Eye For Film >> Movies >> Driven (2001) Film Review
Driven
Reviewed by: Angus Wolfe Murray
To the uninitiated, motor racing is the noisiest, most dangerous spectator sport on the planet. To speed freaks, it's the closest you'll ever be to nirvana. To moviegoers, the plot lines are limited to who's-going-to-get-the-girl and who's-going-to-win-the-championship.
Driven is Sly Stallone's project. He spent five years researching it, writing the script and finding a co-producer with enough money and enthusiasm. You cannot help but admire his tenacity.

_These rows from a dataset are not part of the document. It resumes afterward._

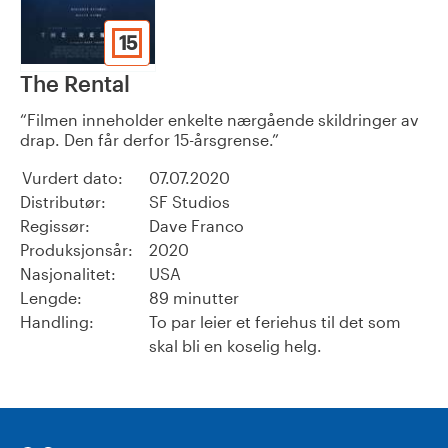
15
The Rental
Filmen inneholder enkelte nærgående skildringer av
drap. Den får derfor 15-årsgrense.
Vurdert dato:
07.07.2020
Distributør:
SF Studios
Regissør:
Dave Franco
Produksjonsår:
2020
Nasjonalitet:
USA
Lengde:
89 minutter
Handling:
To par leier et feriehus til det som
skal bli en koselig helg.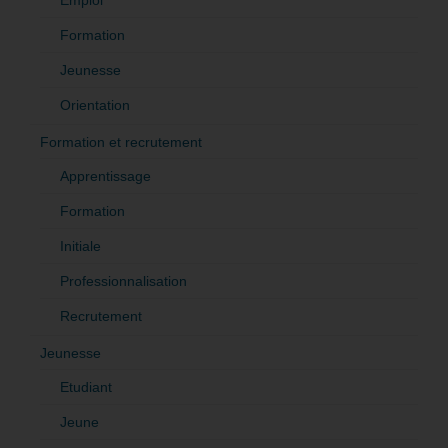
Formation
Jeunesse
Orientation
Formation et recrutement
Apprentissage
Formation
Initiale
Professionnalisation
Recrutement
Jeunesse
Etudiant
Jeune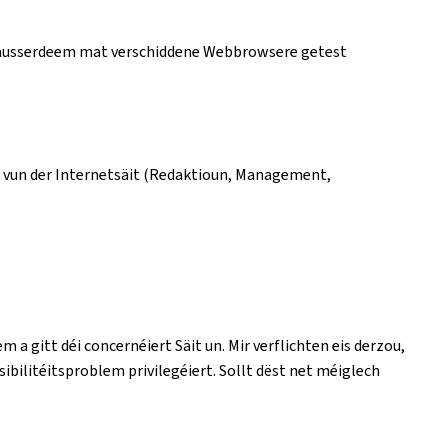
t ausserdeem mat verschiddene Webbrowsere getest
n vun der Internetsäit (Redaktioun, Management,
em a gitt déi concernéiert Säit un. Mir verflichten eis derzou,
bilitéitsproblem privilegéiert. Sollt dëst net méiglech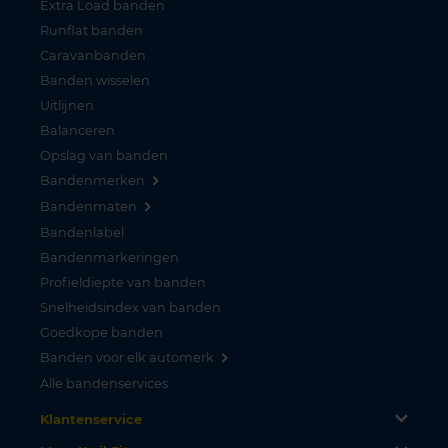
Extra Load banden
Runflat banden
Caravanbanden
Banden wisselen
Uitlijnen
Balanceren
Opslag van banden
Bandenmerken
Bandenmaten
Bandenlabel
Bandenmarkeringen
Profieldiepte van banden
Snelheidsindex van banden
Goedkope banden
Banden voor elk automerk
Alle bandenservices
Klantenservice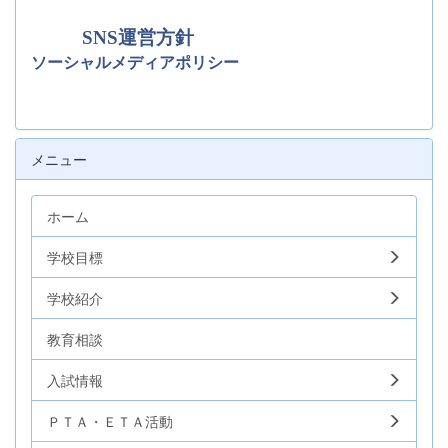
SNS運営方針
ソーシャルメディアポリシー
メニュー
ホーム
学校目標
学校紹介
教育相談
入試情報
ＰＴＡ・ＥＴＡ活動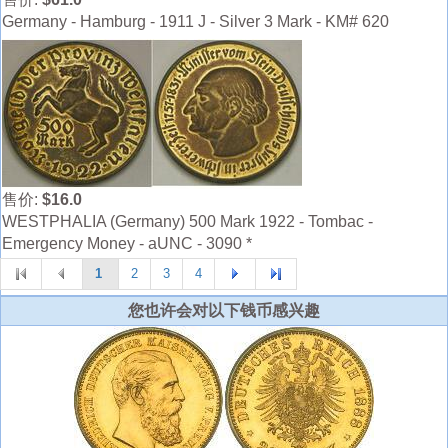
Germany - Hamburg - 1911 J - Silver 3 Mark - KM# 620
售价:
$16.0
WESTPHALIA (Germany) 500 Mark 1922 - Tombac -
Emergency Money - aUNC - 3090 *
1
2
3
4
您也许会对以下钱币感兴趣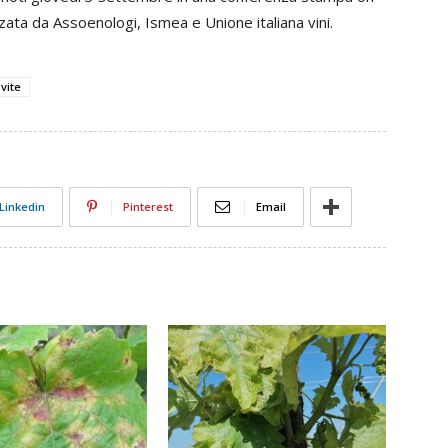
zata da Assoenologi, Ismea e Unione italiana vini.
soprattu
C'è stata
alcuni ca
vite
important
d'anni fa
ha determ
difesa in
Linkedin
Pinterest
Email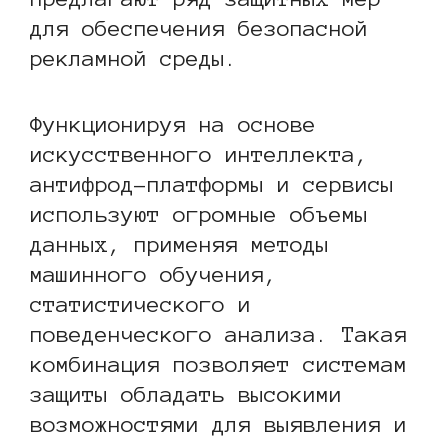
для обеспечения безопасной
рекламной среды.
Функционируя на основе
искусственного интеллекта,
антифрод-платформы и сервисы
используют огромные объемы
данных, применяя методы
машинного обучения,
статистического и
поведенческого анализа. Такая
комбинация позволяет системам
защиты обладать высокими
возможностями для выявления и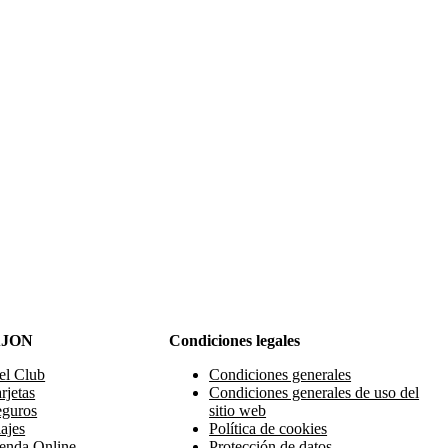
AJON
Condiciones legales
el Club
Condiciones generales
rjetas
Condiciones generales de uso del
eguros
sitio web
ajes
Política de cookies
enda Online
Protección de datos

The Finnish-born director, Renny Harlin, became known for big-budget action pictures after Die Hard II. He's a good choice because he's not afraid to take risks and knows how to handle the fast stuff, especially car crashes.
As for the human ingredients, that's a little less straightforward. Racing drivers have the reputation of being focused automatons, or wild men with voracious sexual appetites.

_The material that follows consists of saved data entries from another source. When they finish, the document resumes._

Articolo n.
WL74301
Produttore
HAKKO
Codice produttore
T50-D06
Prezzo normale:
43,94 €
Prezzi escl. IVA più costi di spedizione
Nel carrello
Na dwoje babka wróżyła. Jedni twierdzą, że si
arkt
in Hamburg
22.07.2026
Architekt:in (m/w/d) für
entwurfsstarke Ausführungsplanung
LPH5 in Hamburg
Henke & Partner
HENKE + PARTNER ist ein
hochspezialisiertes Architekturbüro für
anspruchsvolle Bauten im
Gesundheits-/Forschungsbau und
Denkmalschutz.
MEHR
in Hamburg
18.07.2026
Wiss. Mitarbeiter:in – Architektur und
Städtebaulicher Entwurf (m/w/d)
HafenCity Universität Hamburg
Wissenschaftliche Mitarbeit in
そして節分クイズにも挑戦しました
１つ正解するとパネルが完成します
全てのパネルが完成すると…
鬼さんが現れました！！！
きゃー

Driven has an automaton (Til Schweiger) as the reigning champion and a rookie kid (Kip Pardue) as the contender, who more-or-less share the affections of the same girl (Estella Warren), although there is nothing menage-a-troisish about it.
Stallone plays a role similar to Robert Duvall's in Days Of Thunder ("Someone who has been to the top of the mountain and stumbled all the way to the bottom"), brought out of retirement to help the kid cope with the pressures of fame and be there for him on the track.
A team of real life drivers, including Jean Alesi, Dario Franchitti, Juan Montoya and Jacques Villeneuve, burn rubber mercilessly around the circuits for the sake of authenticity. The action sequences are state-of-the-art and there is a chase through the busy streets of Chicago in racing cars that is genuinely thrilling.
Stallone's script passes muster within the confines of a well-defined structure. The characters have enough individuality to live and breathe outside their stereotypes, except Burt Reynolds's disabled team boss, who remains as artificially taut as the skin on his face.
Gina Gerson, as Stallone's ex, now married to a Chilean driver ("He's a younger, better you"), is brutally bitchy. Robert Sean Leonard, as Pardue's brother and manager, cuts a mean swathe through sibling blood ties. Warren has recovered from being the token tottie in The Planet Of The Apes and proves that she's not just a Canadian model who once competed at synchronised swimming.
Pardue has blond good looks, prevalent in the Hollywood Identikit youth market, without managing to discover a personality. Stallone, on the other hand, has found a new role as character actor. By standing back, he stands out.